The study consisted of two investigation periods of 12 weeks, with an eight-week washout period in between. Patients received about 40 g fat daily (200 g yoghurt with 3.8% fat, 30 g cheese with about 50% fat in the dry matter, and 20-30 g butter). The milk fat was partially exchanged by special oils with high amounts of eicosapentaenoic acid (EPA), docosahexaenoic acid (DHA), and alpha linoleic acid (ALA). The daily dose of n-3 FA amounted to 2.4 g, consisting of 1.1 g ALA, 0.7 g EPA, 0.1 g DPA, and 0.4 g DHA. The placebo products were commercial dairy products with comparable fat contents.

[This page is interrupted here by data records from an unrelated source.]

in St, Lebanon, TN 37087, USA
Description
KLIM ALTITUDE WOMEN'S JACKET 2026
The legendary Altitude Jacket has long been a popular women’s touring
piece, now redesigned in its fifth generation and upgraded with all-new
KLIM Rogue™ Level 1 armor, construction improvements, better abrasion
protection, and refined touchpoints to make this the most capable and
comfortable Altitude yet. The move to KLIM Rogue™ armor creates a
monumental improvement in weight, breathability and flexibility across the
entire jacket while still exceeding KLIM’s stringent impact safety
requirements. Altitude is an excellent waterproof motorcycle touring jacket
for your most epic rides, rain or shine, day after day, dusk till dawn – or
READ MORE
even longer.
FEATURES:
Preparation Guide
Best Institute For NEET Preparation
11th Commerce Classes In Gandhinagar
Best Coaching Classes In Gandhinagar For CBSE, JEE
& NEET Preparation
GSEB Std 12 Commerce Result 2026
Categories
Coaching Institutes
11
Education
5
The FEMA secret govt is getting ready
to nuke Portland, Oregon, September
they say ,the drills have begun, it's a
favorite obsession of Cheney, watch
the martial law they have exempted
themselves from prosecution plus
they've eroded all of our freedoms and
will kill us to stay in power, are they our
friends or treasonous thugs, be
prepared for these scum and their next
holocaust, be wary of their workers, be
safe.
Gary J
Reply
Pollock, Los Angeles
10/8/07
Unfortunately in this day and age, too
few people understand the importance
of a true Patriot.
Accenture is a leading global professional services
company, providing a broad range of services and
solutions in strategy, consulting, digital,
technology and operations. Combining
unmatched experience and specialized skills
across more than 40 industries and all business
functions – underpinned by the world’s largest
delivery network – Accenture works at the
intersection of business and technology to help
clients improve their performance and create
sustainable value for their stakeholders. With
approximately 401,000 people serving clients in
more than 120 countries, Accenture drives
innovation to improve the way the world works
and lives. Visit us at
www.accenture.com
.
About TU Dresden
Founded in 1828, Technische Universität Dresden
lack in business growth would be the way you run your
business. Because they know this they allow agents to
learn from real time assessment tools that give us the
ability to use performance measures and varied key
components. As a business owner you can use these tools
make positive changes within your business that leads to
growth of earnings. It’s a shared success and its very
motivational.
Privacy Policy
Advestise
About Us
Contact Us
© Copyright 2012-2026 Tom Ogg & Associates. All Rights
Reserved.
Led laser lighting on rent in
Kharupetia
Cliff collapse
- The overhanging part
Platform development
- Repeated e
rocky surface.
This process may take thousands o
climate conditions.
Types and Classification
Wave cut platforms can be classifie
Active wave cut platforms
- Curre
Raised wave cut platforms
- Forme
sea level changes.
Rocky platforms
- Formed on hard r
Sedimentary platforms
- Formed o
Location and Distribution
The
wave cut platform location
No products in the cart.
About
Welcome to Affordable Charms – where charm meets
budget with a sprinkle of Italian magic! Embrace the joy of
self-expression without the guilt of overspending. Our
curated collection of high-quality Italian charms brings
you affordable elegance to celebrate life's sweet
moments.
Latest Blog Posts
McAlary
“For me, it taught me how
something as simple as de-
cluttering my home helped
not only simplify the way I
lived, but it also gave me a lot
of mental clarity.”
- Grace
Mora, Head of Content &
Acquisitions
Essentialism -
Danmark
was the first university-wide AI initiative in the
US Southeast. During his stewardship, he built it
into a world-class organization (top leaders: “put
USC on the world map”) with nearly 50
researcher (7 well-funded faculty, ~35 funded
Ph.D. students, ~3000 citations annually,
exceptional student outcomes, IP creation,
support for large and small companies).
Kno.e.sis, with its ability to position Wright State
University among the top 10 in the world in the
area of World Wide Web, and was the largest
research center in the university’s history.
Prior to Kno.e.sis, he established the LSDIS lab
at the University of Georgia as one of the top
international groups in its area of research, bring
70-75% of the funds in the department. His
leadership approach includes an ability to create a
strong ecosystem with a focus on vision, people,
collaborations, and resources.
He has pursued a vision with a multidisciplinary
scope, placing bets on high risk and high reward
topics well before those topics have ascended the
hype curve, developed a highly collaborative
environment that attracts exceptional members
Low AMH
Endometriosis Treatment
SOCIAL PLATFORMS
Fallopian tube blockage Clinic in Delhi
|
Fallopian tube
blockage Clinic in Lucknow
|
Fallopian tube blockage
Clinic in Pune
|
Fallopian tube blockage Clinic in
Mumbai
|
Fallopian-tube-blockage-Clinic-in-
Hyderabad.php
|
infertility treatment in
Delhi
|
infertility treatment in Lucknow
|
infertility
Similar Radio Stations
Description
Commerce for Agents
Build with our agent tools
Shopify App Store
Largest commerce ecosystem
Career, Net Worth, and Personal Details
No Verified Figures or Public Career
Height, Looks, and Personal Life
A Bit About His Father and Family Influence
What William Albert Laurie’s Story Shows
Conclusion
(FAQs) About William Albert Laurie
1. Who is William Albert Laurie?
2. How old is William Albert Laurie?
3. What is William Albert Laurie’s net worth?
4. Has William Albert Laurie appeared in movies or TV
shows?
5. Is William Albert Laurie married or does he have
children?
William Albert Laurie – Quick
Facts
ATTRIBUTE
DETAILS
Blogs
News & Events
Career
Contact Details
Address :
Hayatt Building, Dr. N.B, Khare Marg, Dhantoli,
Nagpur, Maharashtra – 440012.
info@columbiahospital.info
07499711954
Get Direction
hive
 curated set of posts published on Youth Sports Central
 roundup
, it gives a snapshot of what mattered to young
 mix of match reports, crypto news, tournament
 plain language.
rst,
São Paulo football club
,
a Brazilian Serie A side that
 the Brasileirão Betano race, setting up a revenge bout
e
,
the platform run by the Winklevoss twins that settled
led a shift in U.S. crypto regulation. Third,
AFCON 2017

Venous blood and 24h urine were collected at the beginning and at the end of each period. The DAS 28 score was assessed at the beginning and the end of each period, respectively.

Enrollment

45 patients

Sex

All

Ages

35 to 74 years old

Volunteers

No Healthy Volunteers

Inclusion criteria

Clear diagnosis of Rheumatoid Arthritis
Patients receiving nonsteroidal anti-inflammatory drugs (NSAID) or corticosteroids (max. 15 mg/d) or both were eligible if dosage had been stable for at least 4 weeks before day 1 of the study and remained below this limit throughout the study
Patients on disease-modifying antirheumatic drugs (DMARD) had to be on a constant dosage for at least 8 weeks before and throughout the study

Exclusion criteria

Subjects with gastrointestinal or metabolic diseases, alcohol abuse, taking dietary supplements (e. g. fish oil capsules), known allergies or foodstuff indigestibility
patient's request, serious infections, inadequate control of arthritis symptoms (over 50% increase of the number of swollen or tender joints), reinstitution of therapy with DMARD, or if patient compliance with the study protocol was doubtful.